**Your goal:** Return, verbatim and in full, the records that follow, but not their pictures.

(Stored dataset items)
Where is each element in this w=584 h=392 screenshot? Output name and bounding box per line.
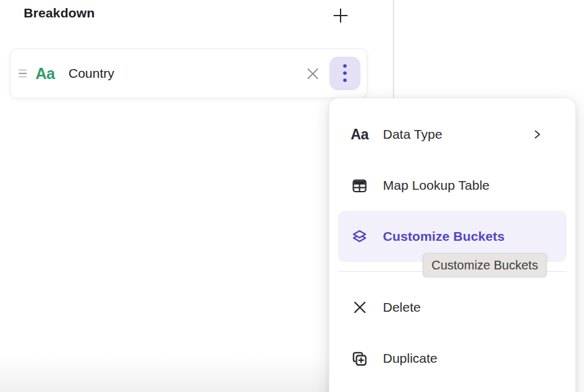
plus-icon bbox=[331, 6, 350, 25]
menu-item-delete[interactable]: Delete bbox=[338, 282, 567, 333]
menu-item-label: Data Type bbox=[383, 127, 442, 142]
menu-item-data-type[interactable]: Aa Data Type bbox=[338, 109, 567, 160]
layers-buckets-icon bbox=[351, 228, 368, 245]
close-icon bbox=[305, 66, 321, 82]
chevron-right-icon bbox=[531, 128, 544, 141]
menu-item-label: Delete bbox=[383, 300, 421, 315]
text-type-icon: Aa bbox=[351, 126, 368, 143]
customize-buckets-tooltip: Customize Buckets bbox=[423, 253, 547, 277]
drag-handle-icon[interactable] bbox=[17, 67, 28, 80]
field-more-options-button[interactable] bbox=[329, 57, 360, 90]
menu-item-label: Duplicate bbox=[383, 351, 438, 366]
menu-item-label: Customize Buckets bbox=[383, 229, 504, 244]
add-breakdown-button[interactable] bbox=[329, 4, 352, 27]
menu-item-duplicate[interactable]: Duplicate bbox=[338, 333, 567, 384]
page-title: Breakdown bbox=[24, 6, 95, 21]
text-type-icon: Aa bbox=[35, 65, 55, 83]
menu-item-label: Map Lookup Table bbox=[383, 178, 489, 193]
menu-item-map-lookup-table[interactable]: Map Lookup Table bbox=[338, 160, 567, 211]
delete-x-icon bbox=[351, 299, 368, 316]
breakdown-panel: Breakdown Aa Country bbox=[0, 0, 584, 392]
copy-plus-icon bbox=[351, 350, 368, 367]
lookup-table-icon bbox=[351, 177, 368, 194]
field-label: Country bbox=[68, 66, 115, 81]
remove-field-button[interactable] bbox=[301, 62, 324, 85]
breakdown-field-card: Aa Country bbox=[10, 49, 367, 98]
kebab-vertical-icon bbox=[342, 63, 348, 84]
field-options-menu: Aa Data Type Map Lookup Table bbox=[329, 98, 576, 392]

**Solution:**
Where is each element in this w=584 h=392 screenshot? Output name and bounding box per line.
plus-icon bbox=[331, 6, 350, 25]
menu-item-delete[interactable]: Delete bbox=[338, 282, 567, 333]
menu-item-label: Data Type bbox=[383, 127, 442, 142]
menu-item-data-type[interactable]: Aa Data Type bbox=[338, 109, 567, 160]
layers-buckets-icon bbox=[351, 228, 368, 245]
close-icon bbox=[305, 66, 321, 82]
chevron-right-icon bbox=[531, 128, 544, 141]
menu-item-label: Delete bbox=[383, 300, 421, 315]
text-type-icon: Aa bbox=[351, 126, 368, 143]
customize-buckets-tooltip: Customize Buckets bbox=[423, 253, 547, 277]
drag-handle-icon[interactable] bbox=[17, 67, 28, 80]
field-more-options-button[interactable] bbox=[329, 57, 360, 90]
menu-item-label: Duplicate bbox=[383, 351, 438, 366]
menu-item-label: Customize Buckets bbox=[383, 229, 504, 244]
add-breakdown-button[interactable] bbox=[329, 4, 352, 27]
menu-item-duplicate[interactable]: Duplicate bbox=[338, 333, 567, 384]
page-title: Breakdown bbox=[24, 6, 95, 21]
text-type-icon: Aa bbox=[35, 65, 55, 83]
menu-item-label: Map Lookup Table bbox=[383, 178, 489, 193]
menu-item-map-lookup-table[interactable]: Map Lookup Table bbox=[338, 160, 567, 211]
delete-x-icon bbox=[351, 299, 368, 316]
breakdown-panel: Breakdown Aa Country bbox=[0, 0, 584, 392]
copy-plus-icon bbox=[351, 350, 368, 367]
lookup-table-icon bbox=[351, 177, 368, 194]
field-label: Country bbox=[68, 66, 115, 81]
remove-field-button[interactable] bbox=[301, 62, 324, 85]
breakdown-field-card: Aa Country bbox=[10, 49, 367, 98]
kebab-vertical-icon bbox=[342, 63, 348, 84]
field-options-menu: Aa Data Type Map Lookup Table bbox=[329, 98, 576, 392]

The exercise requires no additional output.